4.1.1. 5-{2-(tert.-Butyldimethylsilyl)-o-carboran-1-yl}pentyl 4-methylbenzenesulfonate (6)

To a solution of 5[24] (0.52 g, 2 mmol) in THF (50 mL) was added n-BuLi (0.9 mL, 2.36 mmol, 2.5 M solution in hexanes) at −78 °C over a period of 10 min. The solution was gradually warmed to rt and then stirred for 1 h. Subsequently, the reaction mixture was cooled to 0 °C and 1,5-pentandiol ditosylate (1.1 g, 2.6 mmol) was added dropwise. The mixture was refluxed at 80 °C for 5 h. Distilled water (20 mL) was added and excess THF was removed under reduced pressure. The residue was extracted with ethyl acetate (30 mL × 2). The combined organic layers were washed with diluted HCl solution (2%, 30 mL) and brine (30 mL), and dried over anhydrous MgSO₄. After filtration and evaporation, the residue was purified by silica gel column chromatography using hexanes/ dichloromethane, 8:2, as the eluent to give compound 6 (0.35 g, 36 %). R_f 0.70; ¹H-NMR (CDCl₃): δ 0.28 (s, 6H, (CH₃)₂Si), 1.01 (s, 9H, (CH₃)₃C), 1.18–1.30 (m, 2H, C₂H₄CH₂), 1.36–1.46 (m, 2H, CH₂CH₂-C_carborane), 1.56–1.64 (m, 2H, OCH₂CH₂), 2.09 (t, J = 7.7 Hz, 2H, CH₂-C_carborane), 2.42 (s, 3H, CH₃), 3.96 (t, J = 6.1 Hz, 2H, OCH₂), 7.32 (d, J = 7.9 Hz, 2H, Ph), 7.74 (d, J = 7.9 Hz, 2H, Ph); ¹³C-NMR (CDCl₃): δ -1.53 ((CH₃)₂Si), 21.24 ((CH₃)₃C), 22.59 (CH₃), 25.96 (C₂H₄CH₂), 28.45 ((CH₃)₃C), 29.34 (CH₂CH₂-C_carborane), 30.38 (OCH₂CH₂), 38.55 (CH₂-C_carborane), 70.82 (CH₂O), 77.12, 82.10 (C_carborane), 128.76, 130.83, 133.84, 145.38 (Ph); MS (HR-ESI) calcd for C₂₀H₄₂B₁₀O₃SSiNa (M+Na)⁺: 521.3525, found: 521.3434.

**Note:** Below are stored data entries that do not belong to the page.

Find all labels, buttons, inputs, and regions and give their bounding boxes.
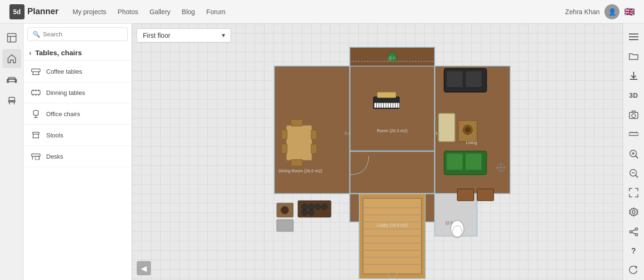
nav-item-gallery[interactable]: Gallery <box>149 8 170 16</box>
svg-point-104 <box>451 221 464 238</box>
sidebar-item-desks[interactable]: Desks <box>24 146 132 167</box>
svg-rect-91 <box>446 153 463 170</box>
svg-point-135 <box>636 233 638 236</box>
nav-item-my-projects[interactable]: My projects <box>73 8 107 16</box>
logo[interactable]: 5d Planner <box>9 4 58 19</box>
nav-item-blog[interactable]: Blog <box>182 8 195 16</box>
svg-rect-80 <box>393 103 395 108</box>
camera-button[interactable] <box>624 105 643 124</box>
user-area: Zehra Khan 👤 🇬🇧 <box>565 4 635 19</box>
folder-button[interactable] <box>624 47 643 65</box>
back-arrow-icon: ‹ <box>29 49 32 57</box>
ruler-button[interactable] <box>624 125 643 144</box>
svg-point-66 <box>315 204 321 210</box>
svg-point-132 <box>632 211 635 213</box>
logo-text: Planner <box>27 7 58 17</box>
dining-table-icon <box>30 87 41 98</box>
home-button[interactable] <box>2 49 21 68</box>
search-icon: 🔍 <box>33 31 40 38</box>
svg-rect-29 <box>35 156 39 160</box>
svg-rect-57 <box>311 130 317 139</box>
settings-button[interactable] <box>624 203 643 221</box>
svg-rect-72 <box>374 103 376 108</box>
svg-line-130 <box>636 175 638 178</box>
user-name: Zehra Khan <box>565 8 600 16</box>
download-button[interactable] <box>624 67 643 85</box>
floor-dropdown-wrapper[interactable]: First floor Second floor Ground floor ▼ <box>137 28 231 42</box>
svg-point-68 <box>302 210 307 215</box>
svg-rect-13 <box>32 91 40 94</box>
svg-rect-54 <box>286 125 312 161</box>
svg-point-69 <box>308 210 314 215</box>
header: 5d Planner My projectsPhotosGalleryBlogF… <box>0 0 644 24</box>
svg-rect-55 <box>281 130 287 139</box>
right-toolbar: 3D ? <box>623 24 644 280</box>
svg-rect-70 <box>277 220 293 231</box>
stool-icon <box>30 129 41 141</box>
zoom-out-button[interactable] <box>624 164 643 182</box>
floor-dropdown[interactable]: First floor Second floor Ground floor <box>137 28 231 42</box>
avatar: 👤 <box>604 4 619 19</box>
fullscreen-button[interactable] <box>624 184 643 202</box>
svg-rect-0 <box>8 34 16 42</box>
svg-point-64 <box>302 204 307 210</box>
svg-rect-83 <box>377 92 396 98</box>
nav-item-photos[interactable]: Photos <box>118 8 139 16</box>
search-input[interactable] <box>43 31 123 38</box>
chair-button[interactable] <box>2 91 21 110</box>
svg-rect-22 <box>33 132 39 134</box>
svg-line-126 <box>636 156 638 158</box>
svg-rect-9 <box>32 69 40 72</box>
floor-plan-button[interactable] <box>2 28 21 47</box>
search-box[interactable]: 🔍 <box>27 27 128 41</box>
floor-selector: First floor Second floor Ground floor ▼ <box>137 28 231 42</box>
category-title: Tables, chairs <box>35 49 82 57</box>
svg-rect-81 <box>396 103 397 108</box>
svg-point-67 <box>322 204 327 210</box>
desk-icon <box>30 151 41 162</box>
svg-line-23 <box>33 134 33 138</box>
nav-item-forum[interactable]: Forum <box>206 8 225 16</box>
back-button[interactable]: ◀ <box>137 261 151 275</box>
svg-point-119 <box>632 114 636 118</box>
sidebar-item-stools[interactable]: Stools <box>24 125 132 146</box>
svg-text:2.8: 2.8 <box>389 56 395 60</box>
svg-rect-79 <box>391 103 393 108</box>
svg-line-24 <box>38 134 39 138</box>
menu-button[interactable] <box>624 27 643 46</box>
office-chairs-label: Office chairs <box>46 110 80 118</box>
svg-rect-78 <box>388 103 390 108</box>
svg-line-137 <box>632 229 636 231</box>
svg-rect-93 <box>438 113 455 142</box>
coffee-tables-label: Coffee tables <box>46 68 82 75</box>
svg-rect-97 <box>457 189 474 201</box>
floorplan-area: First floor Second floor Ground floor ▼ <box>132 24 623 280</box>
share-button[interactable] <box>624 222 643 241</box>
sidebar-item-dinning-tables[interactable]: Dinning tables <box>24 82 132 103</box>
zoom-in-button[interactable] <box>624 144 643 163</box>
category-header[interactable]: ‹ Tables, chairs <box>24 45 132 61</box>
nav: My projectsPhotosGalleryBlogForum <box>73 8 551 16</box>
svg-line-136 <box>632 232 636 234</box>
rotate-button[interactable] <box>624 262 643 280</box>
help-button[interactable]: ? <box>624 242 643 260</box>
svg-point-133 <box>636 228 638 230</box>
svg-rect-77 <box>386 103 388 108</box>
sidebar-item-office-chairs[interactable]: Office chairs <box>24 103 132 125</box>
svg-rect-98 <box>477 189 494 201</box>
floorplan-svg: Room (20.3 m2) Dining Room (26.0 m2) Liv… <box>246 42 538 280</box>
svg-rect-2 <box>8 77 15 79</box>
svg-point-65 <box>308 204 314 210</box>
3d-button[interactable]: 3D <box>624 86 643 104</box>
sidebar: 🔍 ‹ Tables, chairs Coffee tables <box>24 24 132 280</box>
main: 🔍 ‹ Tables, chairs Coffee tables <box>0 24 644 280</box>
svg-rect-76 <box>384 103 386 108</box>
left-toolbar <box>0 24 24 280</box>
sidebar-item-coffee-tables[interactable]: Coffee tables <box>24 61 132 82</box>
svg-text:Living: Living <box>466 140 477 145</box>
svg-rect-26 <box>32 154 40 156</box>
svg-point-134 <box>630 230 632 233</box>
svg-text:Room (20.3 m2): Room (20.3 m2) <box>377 128 407 133</box>
sofa-button[interactable] <box>2 70 21 89</box>
svg-rect-92 <box>465 153 482 170</box>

4.1.2. 3-(5-{2-[tert.-Butyldimethylsilyl]-o-carboran-1-yl}pentan-1-yl)thymidine (7)

To a solution of compound 6 (0.35 g, 0.71 mmol) in a mixture of DMF and acetone (30 mL, 1:1) were added Thd (0.86 g, 3.55 mmol) and potassium carbonate (0.59 g, 4,26 mmol) and stirred at 50 °C for 6 h. The reaction mixture was filtered and the filtrate was concentrated under reduced pressure. The residue was purified by silica gel column chromatography using ethyl acetate/methanol, 20:1, as the eluent to give compound 7 (0.26 g, 65 %). R_f 0.5; ¹H-NMR (CD₃OD): δ 0.37 (s, 6H, Si(CH₃)₂), 1.09 (s, 9H, C(CH₃)₃), 1.27–1.37 (m, 2H, NC₂H₄CH₂), 1.54–1.65 (m, 4H, NCH₂CH₂, and CH₂CH₂-C_carborane), 1.91 (s, 3H, CH₃), 2.16–2.34 (m, 4H, CH₂-C_carborane, H-2" and H-2'), 3.75 (dd, J = 11.8, and 3.3 Hz, 1H, H-5"), 3.82 (dd, J = 11.8, and 3.3 Hz, 1H, H-5'), 3.87–3.96 (m, 3H, CH₂N, and H-3'), 4.39–4.45 (m, 1H, H-4'), 6.31 (t, J = 6.8 Hz, 1H, H-1'), 7.85 (s, 1H, H-6), ¹³C-NMR (CD₃OD): δ-2.94 (Si(CH₃)₂), 12.49 (CH₃), 20.38 ((CH₃)₃C), 26.47 (NC₂H₄CH₂), 27.25 ((CH₃)₃C), 30.14 (CH₂CH₂-C_carborane, NCH₂CH₂), 38.01 (CH₂-C_carborane), 40.50 (CH₂N), 41.02 (C-2'), 61.82 (C-5'), 71.15 (C-3'), 76.88, 82.24 (C_carborane), 86.10 (C-1'), 87.87 (C-4'), 109.70 (C-5), 135.48 (C-6), 151.24 (C-2), 164.30 (C-4); MS (HR-ESI) calcd for C₂₃H₄₈B₁₀N₂O₅SiNa (M+Na)⁺: 591.4233, found: 591.4304.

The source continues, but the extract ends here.